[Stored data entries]
- - -

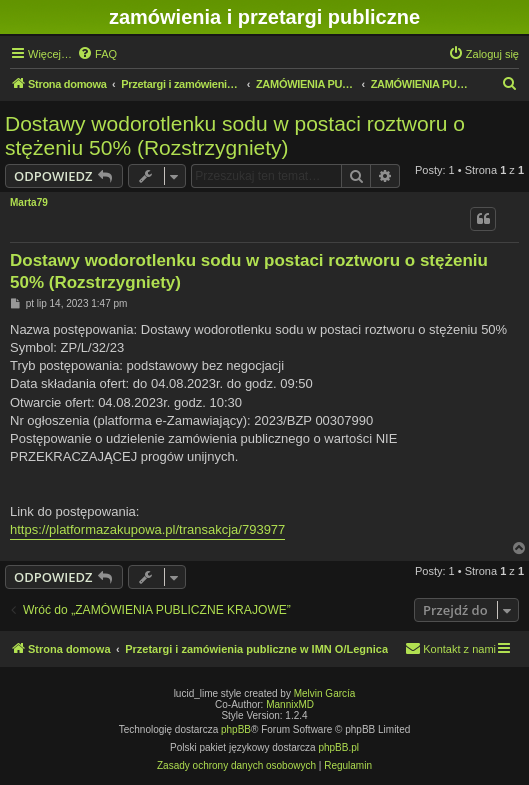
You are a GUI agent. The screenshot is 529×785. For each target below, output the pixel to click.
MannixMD (290, 704)
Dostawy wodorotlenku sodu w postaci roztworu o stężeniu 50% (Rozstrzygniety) (235, 135)
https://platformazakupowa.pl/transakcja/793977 (147, 529)
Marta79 (29, 202)
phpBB (236, 729)
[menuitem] (97, 54)
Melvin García (325, 693)
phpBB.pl (338, 747)
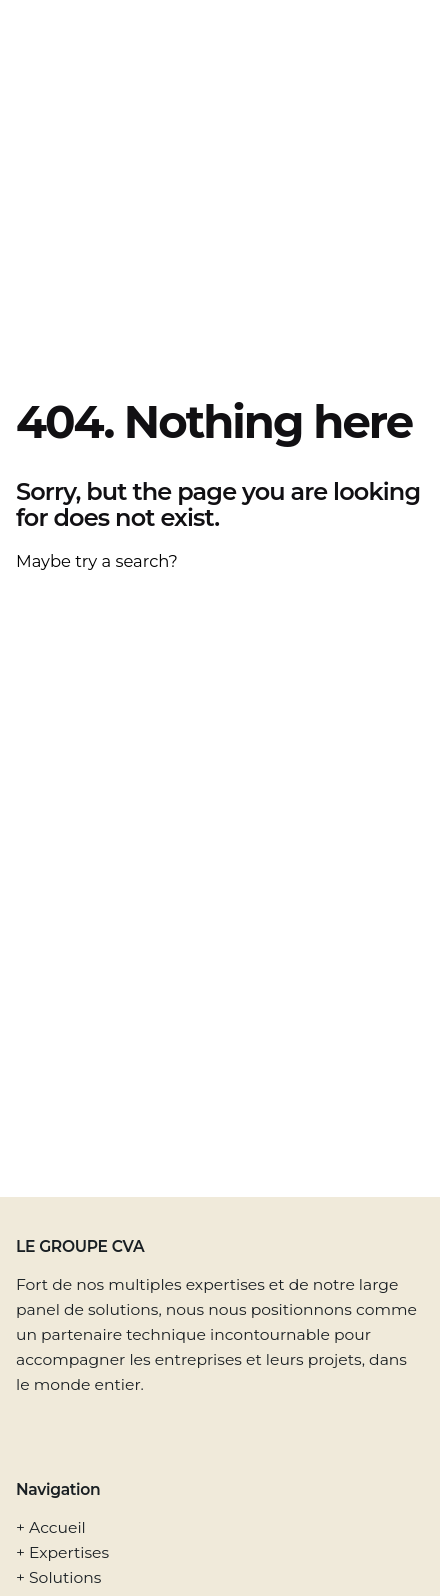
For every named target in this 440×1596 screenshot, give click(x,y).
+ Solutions (58, 1577)
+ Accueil (51, 1527)
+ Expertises (62, 1552)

- - -

EXERCISE DESCRIPTION >> Look for the word "click". Copy out every line of the data that has it.

WRITTEN SOLUTION >>
You are a GUI agent. The screenshot is 529×785. For each target below, output the pixel to click.
For every named target in this 440×1596 screenshot, give click(x,y).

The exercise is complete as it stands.